Extracted page text data:
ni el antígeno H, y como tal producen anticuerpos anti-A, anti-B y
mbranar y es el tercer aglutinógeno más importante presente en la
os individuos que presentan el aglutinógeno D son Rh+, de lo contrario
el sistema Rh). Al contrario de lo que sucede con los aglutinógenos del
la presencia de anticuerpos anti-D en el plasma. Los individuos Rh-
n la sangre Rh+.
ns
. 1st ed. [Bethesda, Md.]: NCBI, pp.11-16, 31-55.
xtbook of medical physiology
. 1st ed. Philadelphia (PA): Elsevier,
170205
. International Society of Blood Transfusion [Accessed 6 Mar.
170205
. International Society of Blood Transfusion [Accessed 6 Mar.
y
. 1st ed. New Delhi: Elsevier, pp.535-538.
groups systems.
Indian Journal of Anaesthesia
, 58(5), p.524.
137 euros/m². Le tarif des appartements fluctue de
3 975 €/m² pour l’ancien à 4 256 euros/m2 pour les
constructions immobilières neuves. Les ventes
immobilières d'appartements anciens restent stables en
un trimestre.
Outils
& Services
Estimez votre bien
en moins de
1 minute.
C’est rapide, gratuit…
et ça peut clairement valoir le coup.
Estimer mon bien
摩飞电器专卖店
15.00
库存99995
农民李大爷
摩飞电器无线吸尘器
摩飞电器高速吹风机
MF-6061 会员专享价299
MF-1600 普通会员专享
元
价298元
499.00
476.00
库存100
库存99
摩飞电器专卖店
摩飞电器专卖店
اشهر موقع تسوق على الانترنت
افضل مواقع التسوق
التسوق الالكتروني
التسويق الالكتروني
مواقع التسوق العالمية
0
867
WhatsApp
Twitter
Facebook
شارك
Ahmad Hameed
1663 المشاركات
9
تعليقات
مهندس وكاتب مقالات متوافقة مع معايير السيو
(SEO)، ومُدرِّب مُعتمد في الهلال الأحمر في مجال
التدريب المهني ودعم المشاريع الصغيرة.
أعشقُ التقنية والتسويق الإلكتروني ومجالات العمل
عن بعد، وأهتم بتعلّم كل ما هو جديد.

Action item
Transcribe all entries word for word.

Solution to the exercise
ni el antígeno H, y como tal producen anticuerpos anti-A, anti-B y
mbranar y es el tercer aglutinógeno más importante presente en la
os individuos que presentan el aglutinógeno D son Rh+, de lo contrario
el sistema Rh). Al contrario de lo que sucede con los aglutinógenos del
la presencia de anticuerpos anti-D en el plasma. Los individuos Rh-
n la sangre Rh+.
ns
. 1st ed. [Bethesda, Md.]: NCBI, pp.11-16, 31-55.
xtbook of medical physiology
. 1st ed. Philadelphia (PA): Elsevier,
170205
. International Society of Blood Transfusion [Accessed 6 Mar.
170205
. International Society of Blood Transfusion [Accessed 6 Mar.
y
. 1st ed. New Delhi: Elsevier, pp.535-538.
groups systems.
Indian Journal of Anaesthesia
, 58(5), p.524.
137 euros/m². Le tarif des appartements fluctue de
3 975 €/m² pour l’ancien à 4 256 euros/m2 pour les
constructions immobilières neuves. Les ventes
immobilières d'appartements anciens restent stables en
un trimestre.
Outils
& Services
Estimez votre bien
en moins de
1 minute.
C’est rapide, gratuit…
et ça peut clairement valoir le coup.
Estimer mon bien
摩飞电器专卖店
15.00
库存99995
农民李大爷
摩飞电器无线吸尘器
摩飞电器高速吹风机
MF-6061 会员专享价299
MF-1600 普通会员专享
元
价298元
499.00
476.00
库存100
库存99
摩飞电器专卖店
摩飞电器专卖店
اشهر موقع تسوق على الانترنت
افضل مواقع التسوق
التسوق الالكتروني
التسويق الالكتروني
مواقع التسوق العالمية
0
867
WhatsApp
Twitter
Facebook
شارك
Ahmad Hameed
1663 المشاركات
9
تعليقات
مهندس وكاتب مقالات متوافقة مع معايير السيو
(SEO)، ومُدرِّب مُعتمد في الهلال الأحمر في مجال
التدريب المهني ودعم المشاريع الصغيرة.
أعشقُ التقنية والتسويق الإلكتروني ومجالات العمل
عن بعد، وأهتم بتعلّم كل ما هو جديد.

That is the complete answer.